> _What this task involves_
Exclude the pictures and retype the entries as written.

> _Input records_
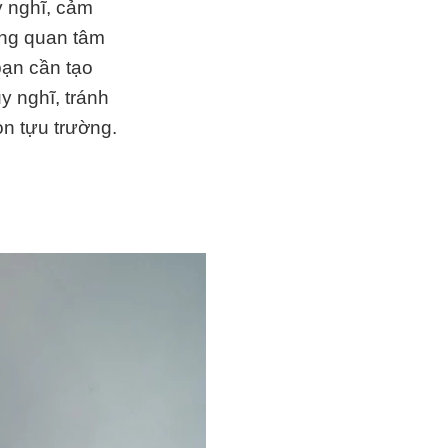
y nghĩ, cảm
ang quan tâm
bạn cần tạo
y nghĩ, tránh
n tựu trường.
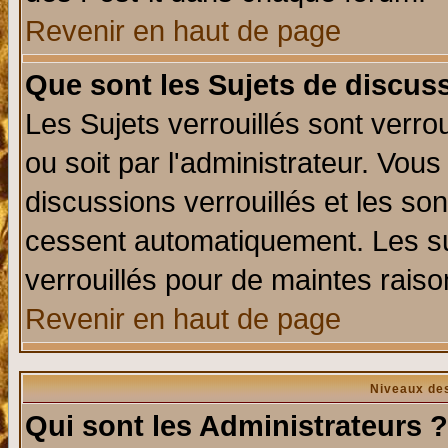
Revenir en haut de page
Que sont les Sujets de discuss
Les Sujets verrouillés sont verro
ou soit par l'administrateur. Vo
discussions verrouillés et les s
cessent automatiquement. Les su
verrouillés pour de maintes raiso
Revenir en haut de page
Niveaux des
Qui sont les Administrateurs ?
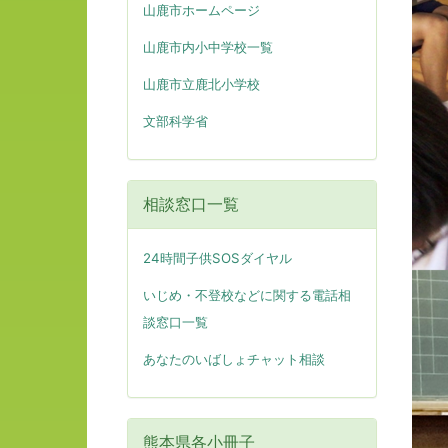
山鹿市ホームページ
山鹿市内小中学校一覧
山鹿市立鹿北小学校
文部科学省
相談窓口一覧
24時間子供SOSダイヤル
いじめ・不登校などに関する電話相
談窓口一覧
あなたのいばしょチャット相談
熊本県各小冊子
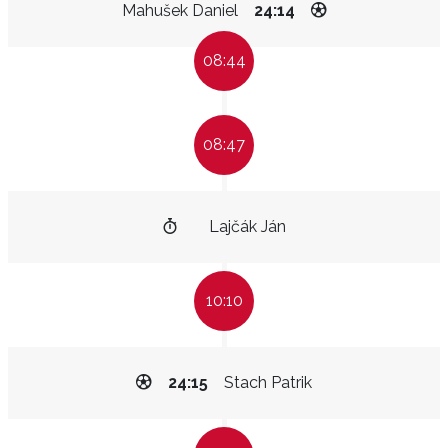
Mahušek Daniel
24:14
08:44
08:47
Lajčák Ján
10:10
24:15
Stach Patrik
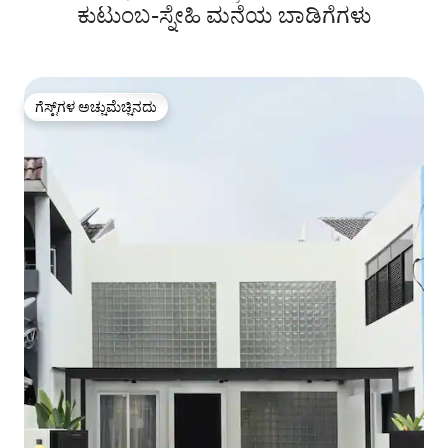
ಕುಟುಂಬ-ಸ್ನೇಹಿ ಮನೆಯ ಬಾಡಿಗೆಗಳು
ಗೆಸ್ಟ್‌ಗಳ ಅಚ್ಚುಮೆಚ್ಚಿನದು
ಗೆಸ್ಟ್‌ಗಳ ಅಚ್ಚುಮೆಚ್ಚಿನದು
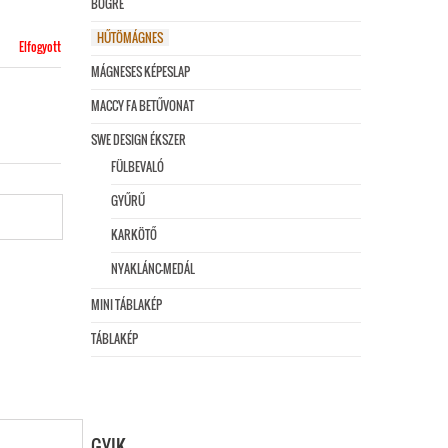
BÖGRE
HŰTÖMÁGNES
Elfogyott
MÁGNESES KÉPESLAP
MACCY FA BETŰVONAT
SWE DESIGN ÉKSZER
FÜLBEVALÓ
GYŰRŰ
KARKÖTŐ
NYAKLÁNC-MEDÁL
MINI TÁBLAKÉP
TÁBLAKÉP
GYIK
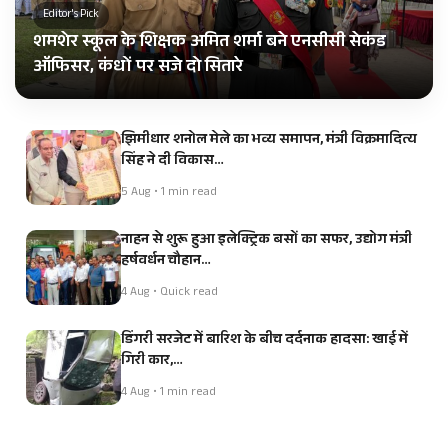
Editor's Pick
शमशेर स्कूल के शिक्षक अमित शर्मा बने एनसीसी सेकंड
ऑफिसर, कंधों पर सजे दो सितारे
झिमीधार शनोल मेले का भव्य समापन, मंत्री विक्रमादित्य
सिंह ने दी विकास…
5 Aug • 1 min read
नाहन से शुरू हुआ इलेक्ट्रिक बसों का सफर, उद्योग मंत्री
हर्षवर्धन चौहान…
4 Aug • Quick read
डिंगरी सरजेट में बारिश के बीच दर्दनाक हादसा: खाई में
गिरी कार,…
4 Aug • 1 min read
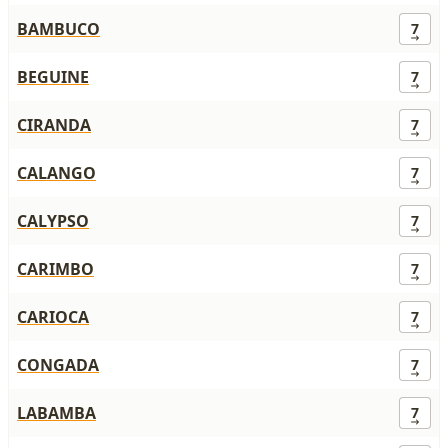
BAMBUCO
7
BEGUINE
7
CIRANDA
7
CALANGO
7
CALYPSO
7
CARIMBO
7
CARIOCA
7
CONGADA
7
LABAMBA
7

> _Response to the exercise_
y nghĩ, cảm
ang quan tâm
bạn cần tạo
y nghĩ, tránh
n tựu trường.
Revenir en haut de page
Que sont les Sujets de discuss
Les Sujets verrouillés sont verro
ou soit par l'administrateur. Vo
discussions verrouillés et les s
cessent automatiquement. Les su
verrouillés pour de maintes raiso
Revenir en haut de page
Niveaux des
Qui sont les Administrateurs ?
山鹿市ホームページ
山鹿市内小中学校一覧
山鹿市立鹿北小学校
文部科学省
相談窓口一覧
24時間子供SOSダイヤル
いじめ・不登校などに関する電話相
談窓口一覧
あなたのいばしょチャット相談
熊本県各小冊子
Mahušek Daniel
24:14
08:44
08:47
Lajčák Ján
10:10
24:15
Stach Patrik
ಕುಟುಂಬ-ಸ್ನೇಹಿ ಮನೆಯ ಬಾಡಿಗೆಗಳು
ಗೆಸ್ಟ್‌ಗಳ ಅಚ್ಚುಮೆಚ್ಚಿನದು
ಗೆಸ್ಟ್‌ಗಳ ಅಚ್ಚುಮೆಚ್ಚಿನದು
BÖGRE
HŰTÖMÁGNES
Elfogyott
MÁGNESES KÉPESLAP
MACCY FA BETŰVONAT
SWE DESIGN ÉKSZER
FÜLBEVALÓ
GYŰRŰ
KARKÖTŐ
NYAKLÁNC-MEDÁL
MINI TÁBLAKÉP
TÁBLAKÉP
GYIK
Editor's Pick
शमशेर स्कूल के शिक्षक अमित शर्मा बने एनसीसी सेकंड
ऑफिसर, कंधों पर सजे दो सितारे
झिमीधार शनोल मेले का भव्य समापन, मंत्री विक्रमादित्य
सिंह ने दी विकास…
5 Aug • 1 min read
नाहन से शुरू हुआ इलेक्ट्रिक बसों का सफर, उद्योग मंत्री
हर्षवर्धन चौहान…
4 Aug • Quick read
डिंगरी सरजेट में बारिश के बीच दर्दनाक हादसा: खाई में
गिरी कार,…
4 Aug • 1 min read
BAMBUCO
7
BEGUINE
7
CIRANDA
7
CALANGO
7
CALYPSO
7
CARIMBO
7
CARIOCA
7
CONGADA
7
LABAMBA
7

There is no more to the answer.